The remarkable practical success of deep learning has revealed some major surprises from a theoretical perspective. In particular, simple gradient methods easily find near-optimal solutions to non-convex optimization problems, and despite giving a near-perfect fit to training data without any explicit effort to control model complexity, these methods exhibit excellent predictive accuracy. We conjecture that specific principles underlie these phenomena: that overparametrization allows gradient methods to find interpolating solutions, that these methods implicitly impose regularization, and that overparametrization leads to benign overfitting.

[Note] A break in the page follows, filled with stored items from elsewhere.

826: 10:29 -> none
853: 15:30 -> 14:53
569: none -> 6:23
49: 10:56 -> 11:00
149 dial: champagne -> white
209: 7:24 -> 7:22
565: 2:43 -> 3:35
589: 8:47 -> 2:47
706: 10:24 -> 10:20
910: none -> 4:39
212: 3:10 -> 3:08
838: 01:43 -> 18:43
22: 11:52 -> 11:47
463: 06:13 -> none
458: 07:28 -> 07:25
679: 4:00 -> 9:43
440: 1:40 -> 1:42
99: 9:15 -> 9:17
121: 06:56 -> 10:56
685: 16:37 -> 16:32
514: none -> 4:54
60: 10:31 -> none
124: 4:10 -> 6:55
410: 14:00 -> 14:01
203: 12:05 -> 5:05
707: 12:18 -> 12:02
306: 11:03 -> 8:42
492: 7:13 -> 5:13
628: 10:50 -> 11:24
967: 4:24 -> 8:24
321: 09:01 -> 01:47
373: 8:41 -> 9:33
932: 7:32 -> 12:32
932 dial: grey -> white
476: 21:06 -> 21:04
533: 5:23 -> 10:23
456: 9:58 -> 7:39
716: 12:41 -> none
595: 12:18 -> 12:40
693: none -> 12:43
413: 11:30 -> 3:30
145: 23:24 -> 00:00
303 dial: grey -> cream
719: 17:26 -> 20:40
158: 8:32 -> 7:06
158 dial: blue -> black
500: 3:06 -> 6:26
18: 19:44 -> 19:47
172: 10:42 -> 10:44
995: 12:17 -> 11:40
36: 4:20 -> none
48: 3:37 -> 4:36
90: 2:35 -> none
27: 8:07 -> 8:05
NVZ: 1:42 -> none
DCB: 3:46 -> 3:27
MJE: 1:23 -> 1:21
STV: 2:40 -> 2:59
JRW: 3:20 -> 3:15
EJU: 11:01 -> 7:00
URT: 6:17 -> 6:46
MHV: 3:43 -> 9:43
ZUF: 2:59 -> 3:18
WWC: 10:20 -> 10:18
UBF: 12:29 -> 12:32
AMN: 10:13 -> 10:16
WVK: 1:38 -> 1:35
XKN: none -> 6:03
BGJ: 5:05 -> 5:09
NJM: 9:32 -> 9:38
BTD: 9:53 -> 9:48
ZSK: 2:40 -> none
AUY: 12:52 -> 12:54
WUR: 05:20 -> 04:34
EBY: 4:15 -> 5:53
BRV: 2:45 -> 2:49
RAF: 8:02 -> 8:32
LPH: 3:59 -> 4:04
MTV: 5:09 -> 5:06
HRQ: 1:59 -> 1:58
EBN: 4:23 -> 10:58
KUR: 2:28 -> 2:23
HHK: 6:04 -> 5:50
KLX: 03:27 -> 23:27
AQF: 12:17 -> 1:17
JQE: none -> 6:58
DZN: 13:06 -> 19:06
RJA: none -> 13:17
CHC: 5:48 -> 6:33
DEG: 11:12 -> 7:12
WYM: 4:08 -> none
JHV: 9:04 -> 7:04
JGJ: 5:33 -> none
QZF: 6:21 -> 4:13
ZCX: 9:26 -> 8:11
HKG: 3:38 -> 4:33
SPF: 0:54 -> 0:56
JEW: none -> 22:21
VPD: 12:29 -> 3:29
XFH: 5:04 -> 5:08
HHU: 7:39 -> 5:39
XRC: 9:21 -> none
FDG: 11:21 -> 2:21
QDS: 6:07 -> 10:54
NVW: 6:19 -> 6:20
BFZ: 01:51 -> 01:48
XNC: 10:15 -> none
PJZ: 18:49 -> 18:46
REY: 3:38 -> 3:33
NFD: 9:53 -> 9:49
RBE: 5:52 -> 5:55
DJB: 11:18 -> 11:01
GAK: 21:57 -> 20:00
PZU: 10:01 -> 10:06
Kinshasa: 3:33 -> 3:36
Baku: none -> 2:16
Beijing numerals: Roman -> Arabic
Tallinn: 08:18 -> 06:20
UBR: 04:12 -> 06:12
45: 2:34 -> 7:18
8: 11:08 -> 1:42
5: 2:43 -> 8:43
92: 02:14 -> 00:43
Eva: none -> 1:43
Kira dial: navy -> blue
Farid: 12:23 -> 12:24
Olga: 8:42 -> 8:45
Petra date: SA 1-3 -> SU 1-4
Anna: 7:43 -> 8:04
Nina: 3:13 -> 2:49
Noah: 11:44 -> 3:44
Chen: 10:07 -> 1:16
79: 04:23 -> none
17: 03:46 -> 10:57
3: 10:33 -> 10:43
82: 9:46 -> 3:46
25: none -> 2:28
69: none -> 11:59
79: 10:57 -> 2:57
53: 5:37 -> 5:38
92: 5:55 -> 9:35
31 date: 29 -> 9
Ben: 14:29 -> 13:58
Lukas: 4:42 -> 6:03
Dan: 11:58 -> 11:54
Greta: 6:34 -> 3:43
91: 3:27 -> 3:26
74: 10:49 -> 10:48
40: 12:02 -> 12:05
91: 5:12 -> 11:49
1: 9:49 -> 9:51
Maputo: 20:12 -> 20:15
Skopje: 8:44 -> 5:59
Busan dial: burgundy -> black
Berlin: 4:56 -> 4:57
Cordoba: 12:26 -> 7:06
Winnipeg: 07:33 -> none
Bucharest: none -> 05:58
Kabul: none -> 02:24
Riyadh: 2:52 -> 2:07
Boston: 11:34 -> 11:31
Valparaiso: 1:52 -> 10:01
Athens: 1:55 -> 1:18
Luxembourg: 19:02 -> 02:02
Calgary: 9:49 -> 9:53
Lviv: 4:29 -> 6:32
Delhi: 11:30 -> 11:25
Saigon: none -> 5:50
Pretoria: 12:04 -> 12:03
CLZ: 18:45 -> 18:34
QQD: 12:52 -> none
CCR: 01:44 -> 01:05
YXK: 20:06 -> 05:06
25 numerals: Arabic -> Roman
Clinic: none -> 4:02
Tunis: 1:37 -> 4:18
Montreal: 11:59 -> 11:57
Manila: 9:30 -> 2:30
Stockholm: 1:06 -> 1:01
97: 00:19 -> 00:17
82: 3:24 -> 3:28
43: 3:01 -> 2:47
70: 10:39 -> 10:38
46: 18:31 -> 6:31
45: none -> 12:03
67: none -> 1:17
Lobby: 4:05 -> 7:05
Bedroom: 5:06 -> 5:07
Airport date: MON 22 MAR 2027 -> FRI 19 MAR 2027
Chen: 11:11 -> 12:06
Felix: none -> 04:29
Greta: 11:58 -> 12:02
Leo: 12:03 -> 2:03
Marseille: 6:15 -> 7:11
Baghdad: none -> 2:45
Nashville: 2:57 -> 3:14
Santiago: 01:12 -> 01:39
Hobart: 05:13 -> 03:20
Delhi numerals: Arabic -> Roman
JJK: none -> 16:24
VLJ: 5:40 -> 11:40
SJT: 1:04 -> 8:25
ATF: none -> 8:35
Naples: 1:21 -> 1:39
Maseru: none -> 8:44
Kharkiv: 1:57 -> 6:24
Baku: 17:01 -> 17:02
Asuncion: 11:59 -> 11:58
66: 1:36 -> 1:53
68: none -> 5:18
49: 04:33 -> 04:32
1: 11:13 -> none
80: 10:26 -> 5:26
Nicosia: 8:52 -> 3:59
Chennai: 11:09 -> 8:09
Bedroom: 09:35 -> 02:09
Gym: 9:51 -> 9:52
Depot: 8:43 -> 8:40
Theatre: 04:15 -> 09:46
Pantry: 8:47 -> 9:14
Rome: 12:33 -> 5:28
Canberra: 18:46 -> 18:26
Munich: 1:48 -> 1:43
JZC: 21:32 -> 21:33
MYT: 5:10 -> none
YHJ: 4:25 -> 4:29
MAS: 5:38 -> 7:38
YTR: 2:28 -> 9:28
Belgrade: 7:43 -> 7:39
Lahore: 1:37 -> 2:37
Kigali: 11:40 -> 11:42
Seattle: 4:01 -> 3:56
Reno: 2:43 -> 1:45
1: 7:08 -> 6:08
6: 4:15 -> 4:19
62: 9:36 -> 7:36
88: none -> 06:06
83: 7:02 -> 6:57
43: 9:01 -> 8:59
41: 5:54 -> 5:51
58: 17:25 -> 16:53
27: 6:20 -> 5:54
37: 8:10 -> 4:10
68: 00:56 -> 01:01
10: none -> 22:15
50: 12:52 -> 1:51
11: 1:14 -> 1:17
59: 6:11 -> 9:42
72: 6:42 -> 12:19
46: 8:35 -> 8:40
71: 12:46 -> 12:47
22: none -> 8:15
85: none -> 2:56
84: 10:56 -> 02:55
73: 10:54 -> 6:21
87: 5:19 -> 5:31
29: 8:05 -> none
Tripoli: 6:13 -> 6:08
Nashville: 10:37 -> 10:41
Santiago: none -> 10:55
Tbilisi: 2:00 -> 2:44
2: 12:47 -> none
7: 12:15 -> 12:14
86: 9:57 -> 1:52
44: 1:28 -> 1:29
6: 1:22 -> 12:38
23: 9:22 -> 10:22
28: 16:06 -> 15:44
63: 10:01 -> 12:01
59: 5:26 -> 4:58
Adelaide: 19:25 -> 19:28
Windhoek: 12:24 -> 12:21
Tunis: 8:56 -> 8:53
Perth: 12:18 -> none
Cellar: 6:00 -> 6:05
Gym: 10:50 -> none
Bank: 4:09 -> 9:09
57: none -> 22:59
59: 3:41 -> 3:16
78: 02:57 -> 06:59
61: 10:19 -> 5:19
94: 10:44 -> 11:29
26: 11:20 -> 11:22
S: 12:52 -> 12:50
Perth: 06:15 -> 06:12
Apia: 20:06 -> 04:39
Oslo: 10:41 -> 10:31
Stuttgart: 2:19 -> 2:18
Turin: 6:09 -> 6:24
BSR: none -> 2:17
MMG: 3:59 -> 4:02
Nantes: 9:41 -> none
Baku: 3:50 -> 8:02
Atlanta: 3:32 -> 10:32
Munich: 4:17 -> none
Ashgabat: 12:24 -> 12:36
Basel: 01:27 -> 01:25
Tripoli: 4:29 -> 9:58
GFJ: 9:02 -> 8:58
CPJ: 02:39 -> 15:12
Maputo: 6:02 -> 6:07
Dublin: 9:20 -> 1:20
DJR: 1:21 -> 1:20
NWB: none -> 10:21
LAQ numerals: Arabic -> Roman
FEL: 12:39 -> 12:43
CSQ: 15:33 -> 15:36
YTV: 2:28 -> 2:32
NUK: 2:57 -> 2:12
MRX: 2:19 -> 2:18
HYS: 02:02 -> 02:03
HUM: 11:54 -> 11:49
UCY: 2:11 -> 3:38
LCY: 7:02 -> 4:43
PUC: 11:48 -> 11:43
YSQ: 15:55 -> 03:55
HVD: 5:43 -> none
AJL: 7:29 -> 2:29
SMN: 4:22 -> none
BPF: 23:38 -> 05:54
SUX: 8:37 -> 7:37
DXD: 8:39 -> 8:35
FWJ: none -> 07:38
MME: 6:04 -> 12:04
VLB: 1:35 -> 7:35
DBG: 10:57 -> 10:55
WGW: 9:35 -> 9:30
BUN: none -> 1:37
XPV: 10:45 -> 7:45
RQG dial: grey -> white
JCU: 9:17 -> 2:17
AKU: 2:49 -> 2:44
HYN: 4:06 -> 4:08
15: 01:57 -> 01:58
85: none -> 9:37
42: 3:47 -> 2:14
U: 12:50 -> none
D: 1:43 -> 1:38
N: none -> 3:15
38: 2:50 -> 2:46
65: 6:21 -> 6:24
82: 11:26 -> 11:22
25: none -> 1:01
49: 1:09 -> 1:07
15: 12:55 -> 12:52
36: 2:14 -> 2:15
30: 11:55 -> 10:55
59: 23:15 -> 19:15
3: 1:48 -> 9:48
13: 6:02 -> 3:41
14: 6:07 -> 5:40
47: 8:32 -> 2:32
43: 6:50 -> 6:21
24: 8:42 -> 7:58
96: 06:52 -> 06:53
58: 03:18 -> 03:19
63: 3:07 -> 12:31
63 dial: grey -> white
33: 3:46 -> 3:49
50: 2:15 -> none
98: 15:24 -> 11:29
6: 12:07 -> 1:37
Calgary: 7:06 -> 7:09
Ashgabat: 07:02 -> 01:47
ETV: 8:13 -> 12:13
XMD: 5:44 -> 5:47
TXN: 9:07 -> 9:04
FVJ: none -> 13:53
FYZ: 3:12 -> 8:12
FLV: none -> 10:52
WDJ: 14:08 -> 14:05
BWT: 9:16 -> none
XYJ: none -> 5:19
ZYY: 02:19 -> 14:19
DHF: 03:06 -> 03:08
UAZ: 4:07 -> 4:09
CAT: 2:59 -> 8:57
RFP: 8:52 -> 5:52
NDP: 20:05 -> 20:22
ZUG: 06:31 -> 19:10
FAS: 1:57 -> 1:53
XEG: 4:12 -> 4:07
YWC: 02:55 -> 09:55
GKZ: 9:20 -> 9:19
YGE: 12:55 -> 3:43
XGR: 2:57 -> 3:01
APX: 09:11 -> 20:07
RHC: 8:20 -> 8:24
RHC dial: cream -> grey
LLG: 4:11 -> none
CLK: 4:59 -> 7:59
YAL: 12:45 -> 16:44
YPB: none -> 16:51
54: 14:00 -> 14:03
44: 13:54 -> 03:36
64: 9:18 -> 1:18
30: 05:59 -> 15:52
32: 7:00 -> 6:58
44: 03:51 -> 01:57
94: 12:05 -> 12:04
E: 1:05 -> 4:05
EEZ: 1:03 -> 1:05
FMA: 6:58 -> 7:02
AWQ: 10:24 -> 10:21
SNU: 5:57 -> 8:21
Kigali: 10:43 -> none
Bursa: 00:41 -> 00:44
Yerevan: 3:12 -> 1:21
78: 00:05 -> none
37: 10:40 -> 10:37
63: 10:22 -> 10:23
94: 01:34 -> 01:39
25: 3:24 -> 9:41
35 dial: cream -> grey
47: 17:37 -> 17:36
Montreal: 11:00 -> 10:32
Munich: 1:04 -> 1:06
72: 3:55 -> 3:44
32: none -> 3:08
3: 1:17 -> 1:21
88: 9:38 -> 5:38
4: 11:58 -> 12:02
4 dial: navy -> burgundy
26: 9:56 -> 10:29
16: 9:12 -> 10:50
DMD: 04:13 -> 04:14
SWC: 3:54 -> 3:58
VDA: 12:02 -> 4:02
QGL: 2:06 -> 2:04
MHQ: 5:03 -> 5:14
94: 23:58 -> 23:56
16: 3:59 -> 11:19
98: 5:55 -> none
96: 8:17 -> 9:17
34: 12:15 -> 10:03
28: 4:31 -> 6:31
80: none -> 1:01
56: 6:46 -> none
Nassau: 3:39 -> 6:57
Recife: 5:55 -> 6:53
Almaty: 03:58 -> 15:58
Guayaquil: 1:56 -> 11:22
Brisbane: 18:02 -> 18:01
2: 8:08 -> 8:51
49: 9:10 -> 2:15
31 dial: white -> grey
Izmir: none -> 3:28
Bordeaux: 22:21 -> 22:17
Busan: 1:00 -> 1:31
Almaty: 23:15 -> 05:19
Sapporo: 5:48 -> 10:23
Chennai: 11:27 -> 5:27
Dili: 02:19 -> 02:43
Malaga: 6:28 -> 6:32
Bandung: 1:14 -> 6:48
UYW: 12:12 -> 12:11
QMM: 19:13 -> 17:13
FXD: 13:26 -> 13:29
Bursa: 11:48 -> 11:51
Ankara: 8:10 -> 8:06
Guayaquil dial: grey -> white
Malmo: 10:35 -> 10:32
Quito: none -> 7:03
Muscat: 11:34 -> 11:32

We survey recent theoretical progress that provides examples illustrating these principles in simpler settings. We first review classical uniform convergence results and why they fall short of explaining aspects of the behavior of deep learning methods. We give examples of implicit regularization in simple settings, where gradient methods lead to minimal norm functions that perfectly fit the training data. Then we review prediction methods that exhibit benign overfitting, focusing on regression problems with quadratic loss. For these methods, we can decompose the prediction rule into a simple component that is useful for prediction and a spiky component that is useful for overfitting but, in a favorable setting, does not harm prediction accuracy. We focus specifically on the linear regime for neural networks, where the network can be approximated by a linear model. In this regime, we demonstrate the success of gradient flow, and we consider benign overfitting with two-layer networks, giving an exact asymptotic analysis that precisely demonstrates the impact of overparametrization. We conclude by highlighting the key challenges that arise in extending these insights to realistic deep learning settings.